Is xenophobia fuelling female empowerment in the Gulf?
The Middle East is renowned for female seclusion, cousin marriage, and discriminatory family laws. Gulf countries are especially conservative, but have actually seen the world’s greatest leap in female employment.
This confounds every single theory about gender in the Middle East!
To survive the harsh deserts of Arabia, pastoral nomads closely co-operated with kin and reinforced bonds through cousin marriage. Close-knit families share honour collectively (‘ird’), and a woman’s impropriety stains the entire family. A woman operating outside the home is often perceived as sexually promiscuous. Women are thus veiled, secluded, and tightly policed. Until now! As rising female employment reveals, geography is not destiny.
Others emphasise ,oil. As Michael Ross famously argued, natural resource wealth reduces the cost of imports, so curbs labour-intensive manufacturing. Plus, oil makes men so wealthy they can provide for their families single-handedly. But clearly this is not necessarily true.
And no, rising female employment isn’t just a function of migration. The trend holds for citizens.
‘Emirisation’ has created labour shortages
Oil-rich Gulf states are strongly dependent on migrant labour. Emiratis are only 11% of UAE’s population. From the 1980s, governments sought to indigenise employment. All UAE bank managers must be nationals. In Oman, 45% of jobs in finance, insurance and real estate are reserved for citizens. Kuwait's nationalisation quotas apply to banking, real estate, education, and manufacturing. For more details, see this fascinating paper Buttorff, Lawati and Welborne.
Employers preferred men, but as oil wealth fuelled demand in these tiny countries, they ran out of skilled labour!
And MENA women are exceptionally well-qualified! Female education has risen rapidly, with growing wealth and state investment. So Muslim women have seized new economic opportunities - in manufacturing, construction, retail, education, and finance. They overcame the resource curse!
Theorising more broadly, female employment rises when labour demand exceeds qualified men.
This can be via:
Labour-intensive agriculture (eg Sub-Saharan Africa)
Structural transformation (Europe, North America, Latin America, East Asia)

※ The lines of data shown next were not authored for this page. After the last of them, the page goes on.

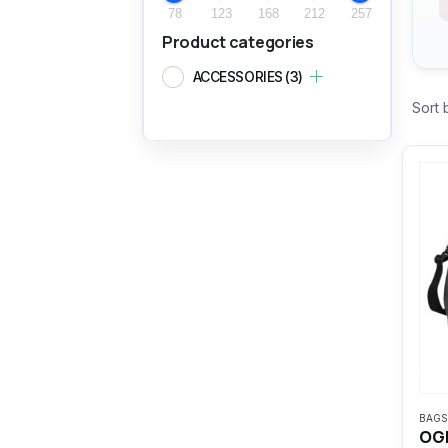
78
123
168
212
257
Product categories
ACCESSORIES
(3)
Sort 
BAGS
OGI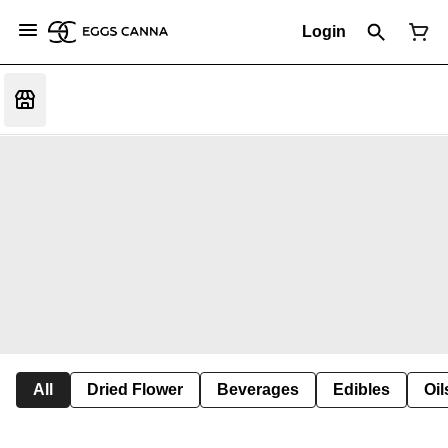
Login
All
Dried Flower
Beverages
Edibles
Oi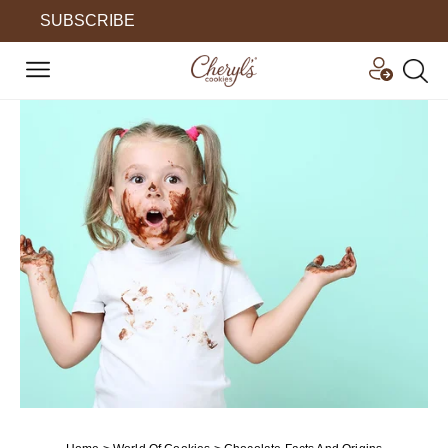
SUBSCRIBE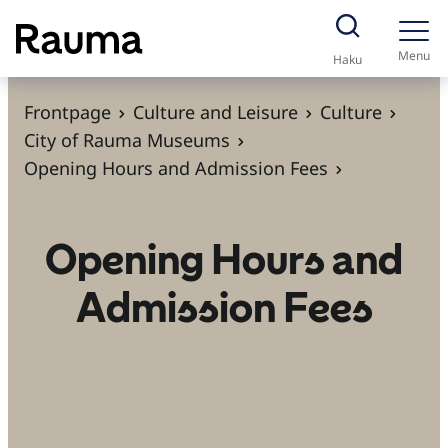
S
k
Menu
Haku
i
p
Frontpage
Culture and Leisure
Culture
t
City of Rauma Museums
o
Opening Hours and Admission Fees
c
o
Opening Hours and
n
t
Admission Fees
e
n
t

Communism (under authoritarian production targets and low labour costs, eg USSR)
Labour indigenisation policies! (the GCC).

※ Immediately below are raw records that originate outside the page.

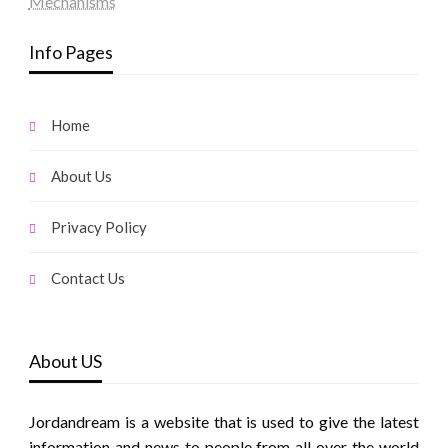
Mechanisms
Info Pages
Home
About Us
Privacy Policy
Contact Us
About US
Jordandream is a website that is used to give the latest
information and news to people from all over the world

Culture mediates the rate at which female employment rises in response to demand. In societies with a strong preference for female seclusion, women’s earnings must be sufficiently high to compensate for the loss of honour. But clearly no culture is insurmountable, not even patriarchal Arabia. If earnings are sufficiently high, and the risk to honour relatively low, women seize new economic opportunities.
Female employment is not enough. Feminist activism is necessary for gender equality.
Employment is no protection against sexual assault, harassment, and honour killings. Men who kill adulterous wives, sisters or daughters are exonerated (with a minor fine). Men who rape are exempt from prosecution if they marry their victims. Spousal rape remains legal. This culture of impunity is reinforced by repressive Gulf monarchies. Survivors often remained silent, since their assault is considered shameful (‘ayb’).
But Gulf women are now speaking out, supporting each other, and demanding reform. In January this year, Ascia al-Faraj made a viral video about male violence. “It seems rudimentary, but we’ve never had these discussions before,” commented Najeeba Hayat. “,Every single girl has kept this in her chest for so long.”
Inspired, Shayma Shamo launched “Lan Asket” (“,I will not be silent”). “We must speak up, unite and defend each other because what is happening is unacceptable". Thousands of Kuwaiti women are now sharing their ordeals, decrying abuse and emboldening each other. Many are connecting via Clubhouse (a social media app).
While xenophobia may have fuelled female employment, only activism can overturn the patriarchy.